Montoya de Hernandez refused the X-ray. She sat curled up in a chair, leaning to one side and exhibiting, to quote Court of Appeals documents, symptoms consistent with “heroic efforts to resist the usual calls of nature.”
Unfortunately for drug mules, the usual calls of nature are amplified by anxiety. Anxiety causes a mild contraction of the muscles of the rectum walls. This reduces the receptacle’s volume, which means it takes less filling to activate the stretch receptors and confer ye olde sense of urgency. Rodriguez confirms this: “You have to relax. If you’re nervous, your body clenches up.” (Even mild anxiety has this effect. Using rectal balloons and regretful volunteers, motility researcher William Whitehead found that anxious people tend to have, on average, smaller rectal volumes.) In an episode of markedly high anxiety—giving a speech, say, or smuggling heroin—the effect can be dramatic. It’s the last thing an “alimentary canal smuggler” needs. Mike Jones tells the story of a drug mule whose sphincter surrendered on a flight into O’Hare. The man retrieved the packets from the airplane toilet and, rather than wash them off and reswallow them, stuffed them into the socks he had on—with predictable and life-changing results.
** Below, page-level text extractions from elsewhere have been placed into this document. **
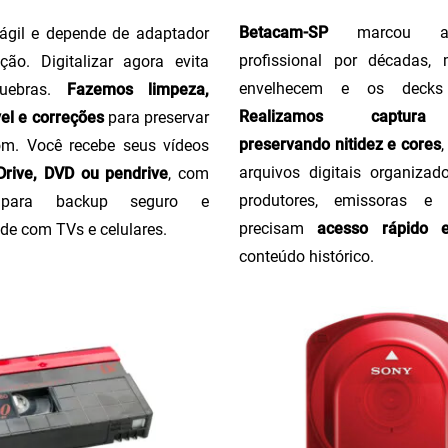
Betacam-SP
marcou a 
ágil e depende de adaptador
profissional por décadas,
ção. Digitalizar agora evita
envelhecem e os decks
uebras.
Fazemos limpeza,
Realizamos captura 
el e correções
para preservar
preservando nitidez e cores
m. Você recebe seus vídeos
arquivos digitais organizado
rive, DVD ou pendrive
, com
produtores, emissoras e
o para backup seguro e
precisam
acesso rápido 
de com TVs e celulares.
conteúdo histórico.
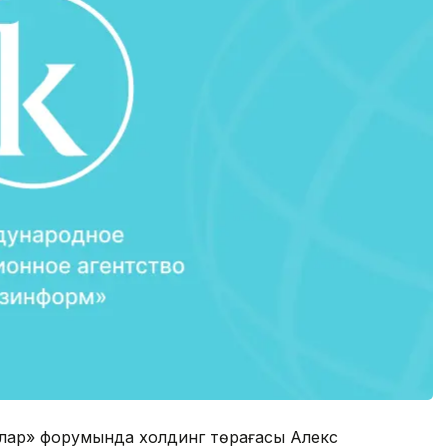
малар» форумында холдинг төрағасы Алекс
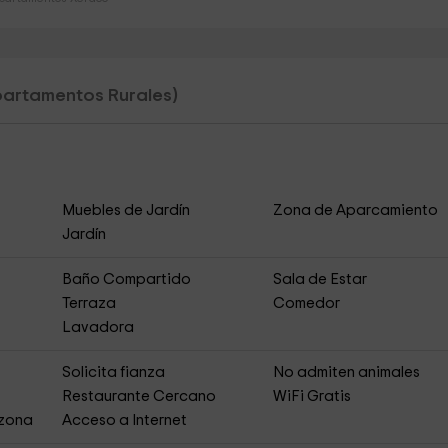
artamentos Rurales)
Muebles de Jardín
Zona de Aparcamiento
Jardín
Baño Compartido
Sala de Estar
Terraza
Comedor
Lavadora
Solicita fianza
No admiten animales
Restaurante Cercano
WiFi Gratis
 zona
Acceso a Internet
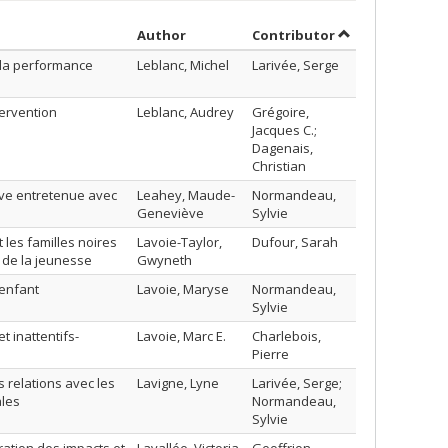
Sort by author in descending order
by contributor 
Author
Contributor
 la performance
Leblanc, Michel
Larivée, Serge
ervention
Leblanc, Audrey
Grégoire,
Jacques C.;
Dagenais,
Christian
tive entretenue avec
Leahey, Maude-
Normandeau,
Geneviève
Sylvie
 les familles noires
Lavoie-Taylor,
Dufour, Sarah
n de la jeunesse
Gwyneth
-enfant
Lavoie, Maryse
Normandeau,
Sylvie
t inattentifs-
Lavoie, Marc E.
Charlebois,
Pierre
 relations avec les
Lavigne, Lyne
Larivée, Serge;
ales
Normandeau,
Sylvie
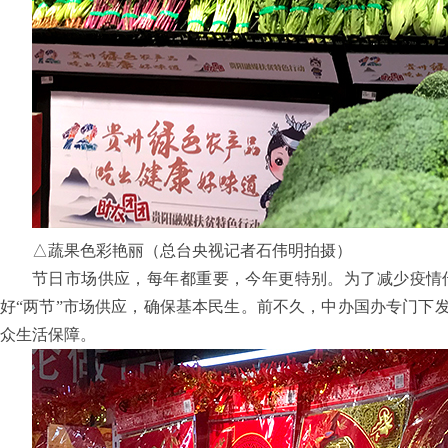
△蔬果色彩艳丽（总台央视记者石伟明拍摄）
节日市场供应，每年都重要，今年更特别。为了减少疫情
好“两节”市场供应，确保基本民生。前不久，中办国办专门下
众生活保障。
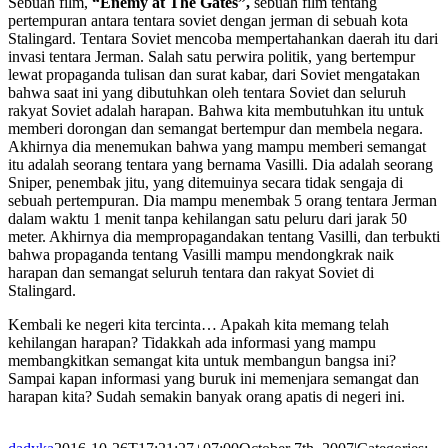
Sebuah film,
“Enemy at The Gates”,
sebuah film tentang
pertempuran antara tentara soviet dengan jerman di sebuah kota
Stalingard. Tentara Soviet mencoba mempertahankan daerah itu dari
invasi tentara Jerman. Salah satu perwira politik, yang bertempur
lewat propaganda tulisan dan surat kabar, dari Soviet mengatakan
bahwa saat ini yang dibutuhkan oleh tentara Soviet dan seluruh
rakyat Soviet adalah harapan. Bahwa kita membutuhkan itu untuk
memberi dorongan dan semangat bertempur dan membela negara.
Akhirnya dia menemukan bahwa yang mampu memberi semangat
itu adalah seorang tentara yang bernama Vasilli. Dia adalah seorang
Sniper, penembak jitu, yang ditemuinya secara tidak sengaja di
sebuah pertempuran. Dia mampu menembak 5 orang tentara Jerman
dalam waktu 1 menit tanpa kehilangan satu peluru dari jarak 50
meter. Akhirnya dia mempropagandakan tentang Vasilli, dan terbukti
bahwa propaganda tentang Vasilli mampu mendongkrak naik
harapan dan semangat seluruh tentara dan rakyat Soviet di
Stalingard.
Kembali ke negeri kita tercinta… Apakah kita memang telah
kehilangan harapan? Tidakkah ada informasi yang mampu
membangkitkan semangat kita untuk membangun bangsa ini?
Sampai kapan informasi yang buruk ini memenjara semangat dan
harapan kita? Sudah semakin banyak orang apatis di negeri ini.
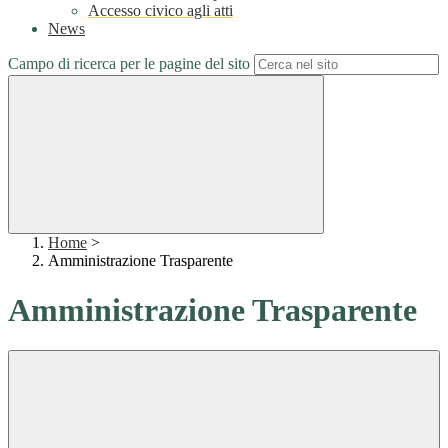
Accesso civico agli atti
News
Campo di ricerca per le pagine del sito
Home
>
Amministrazione Trasparente
Amministrazione Trasparente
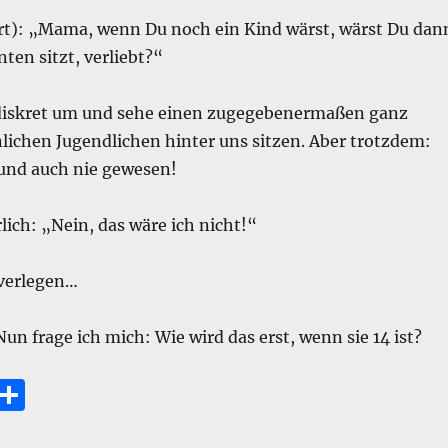
ert): „Mama, wenn Du noch ein Kind wärst, wärst Du dan
nten sitzt, verliebt?“
diskret um und sehe einen zugegebenermaßen ganz
ichen Jugendlichen hinter uns sitzen. Aber trotzdem:
und auch nie gewesen!
lich: „Nein, das wäre ich nicht!“
 verlegen…
Nun frage ich mich: Wie wird das erst, wenn sie 14 ist?
E
T
m
ei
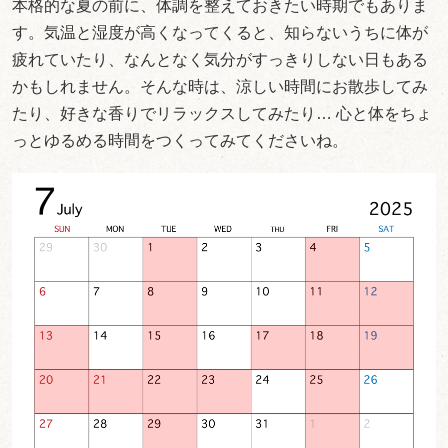
本格的な夏の前に、体調を整えておきたい時期でもありま
す。気温と湿度が高くなってくると、知らないうちに体が
疲れていたり、なんとなく気分がすっきりしない日もある
かもしれません。そんな時は、涼しい時間にお散歩してみ
たり、好きな香りでリラックスしてみたり… 心と体をちょ
っとゆるめる時間をつくってみてくださいね。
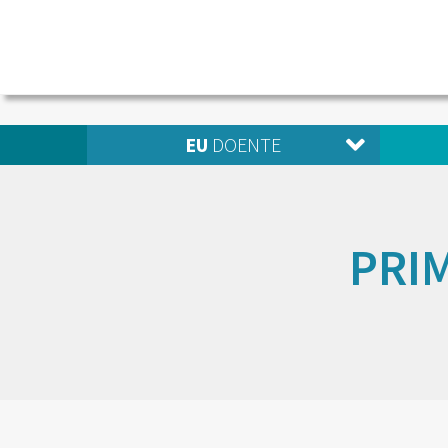
EU
DOENTE
PRI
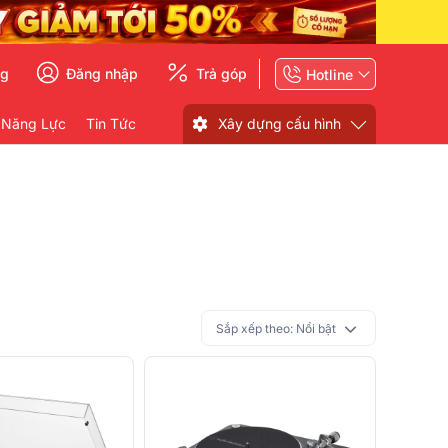
ng
Đăng nhập
Trả góp
Hotline
 Năng Lực
Tin Tức
Xây dựng cấu hình
Sắp xếp theo:
Nổi bật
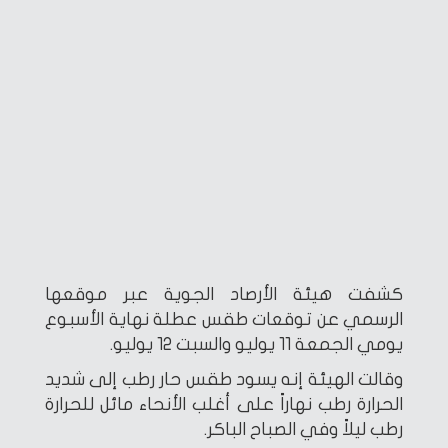
كشفت هيئة الأرصاد الجوية عبر موقعها
الرسمي عن توقعات طقس عطلة نهاية الأسبوع
يومي الجمعة 11 يوليو والسبت 12 يوليو.
وقالت الهيئة إنه يسود طقس حار رطب إلى شديد
الحرارة رطب نهاراً على أغلب الأنحاء مائل للحرارة
رطب ليلاً وفي الصباح الباكر.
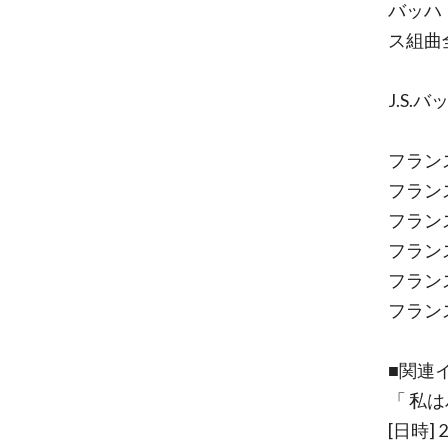
バッハ
ス組曲
J.S.バ
フラン
フラン
フラン
フラン
フラン
フラン
■関連
「 私
[日時]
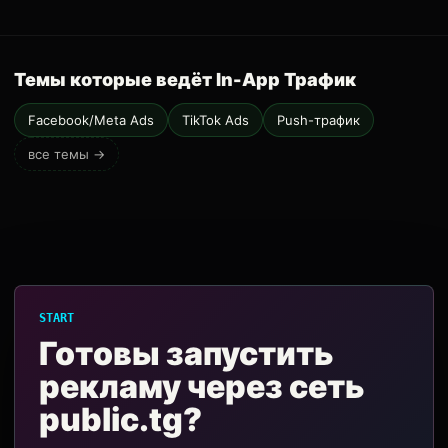
Темы которые ведёт In-App Трафик
Facebook/Meta Ads
TikTok Ads
Push-трафик
все темы →
START
Готовы запустить
рекламу через сеть
public.tg?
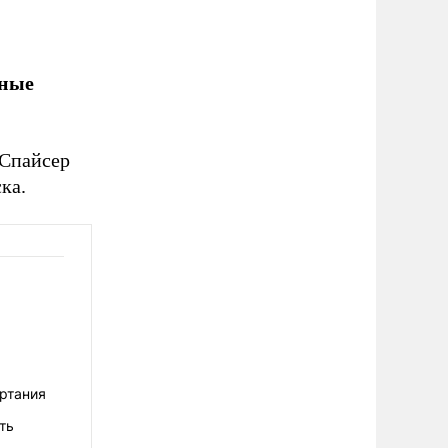
бные
 Спайсер
ка.
ертания
ть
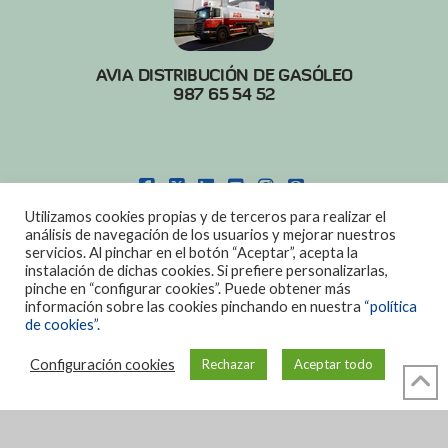
AVIA DISTRIBUCIÓN DE GASÓLEO
987 65 54 52
FACEBOOK
X
LINKEDIN
YOUTUBE
INSTAGRAM
PINTEREST
Utilizamos cookies propias y de terceros para realizar el
POLITICA DE COOKIES
|
AVISO LEGAL
análisis de navegación de los usuarios y mejorar nuestros
servicios. Al pinchar en el botón “Aceptar”, acepta la
DISEÑO:
DIAN SISTEMAS
instalación de dichas cookies. Si prefiere personalizarlas,
pinche en “configurar cookies”. Puede obtener más
información sobre las cookies pinchando en nuestra
“política
de cookies”.
Configuración cookies
Rechazar
Aceptar todo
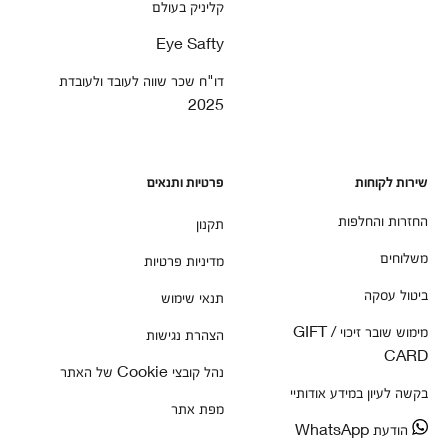
קליניק בעולם
Eye Safty
דו"ח שכר שווה לעובד ולעובדת
2025
שירות לקוחות
פרטיות ותנאים
החזרות והחלפות
תקנון
משלוחים
מדיניות פרטיות
ביטול עסקה
תנאי שימוש
מימוש שובר זיכוי / GIFT
הצהרת נגישות
CARD
נהל קובצי Cookie של האתר
בקשה לעיון במידע אודותיי
מפת אתר
הודעת WhatsApp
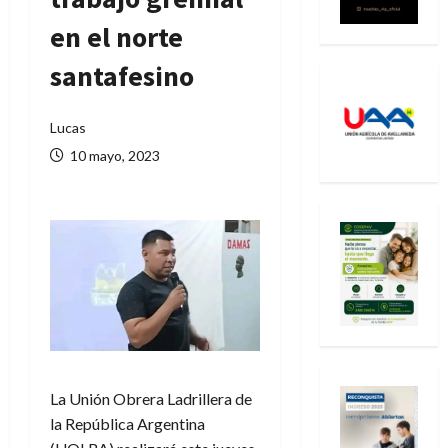
en el norte
santafesino
Lucas
10 mayo, 2023
La Unión Obrera Ladrillera de
la República Argentina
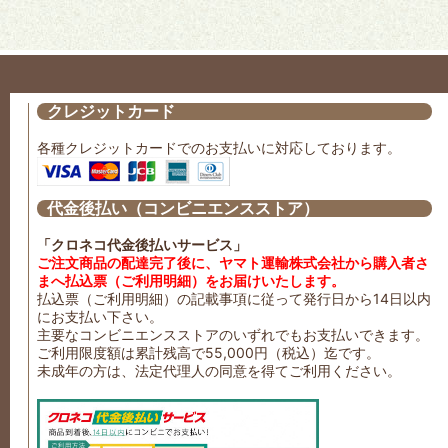
クレジットカード
各種クレジットカードでのお支払いに対応しております。
代金後払い（コンビニエンスストア）
「クロネコ代金後払いサービス」
ご注文商品の配達完了後に、ヤマト運輸株式会社から購入者さ
まへ払込票（ご利用明細）をお届けいたします。
払込票（ご利用明細）の記載事項に従って発行日から14日以内
にお支払い下さい。
主要なコンビニエンスストアのいずれでもお支払いできます。
ご利用限度額は累計残高で55,000円（税込）迄です。
未成年の方は、法定代理人の同意を得てご利用ください。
Montoya de Hernandez’s lawyer tried, unsuccessfully, to argue that the plastic underpants and the eight recent passport stamps into and out of Miami and Los Angeles* did not constitute a clear indication that she was smuggling, and that her lengthy detention had been in violation of her Fourth Amendment rights. The U.S. Court of Appeals for the Ninth Circuit, however, reversed the conviction. And on it went, until Montoya de Hernandez and her stalwart anus made their way to the highest court of the land.? With Justices William Brennan and Thurgood Marshall dissenting, the Supreme Court reversed the Court of Appeals judgment. By refusing an X-ray and resisting “the call of nature,” the Court concluded, Montoya de Hernandez was herself responsible for the duration and discomfort of her detention. The phrase “the call of nature” occurs so many times in the text of the case that I found myself applying a David Attenborough accent as I read.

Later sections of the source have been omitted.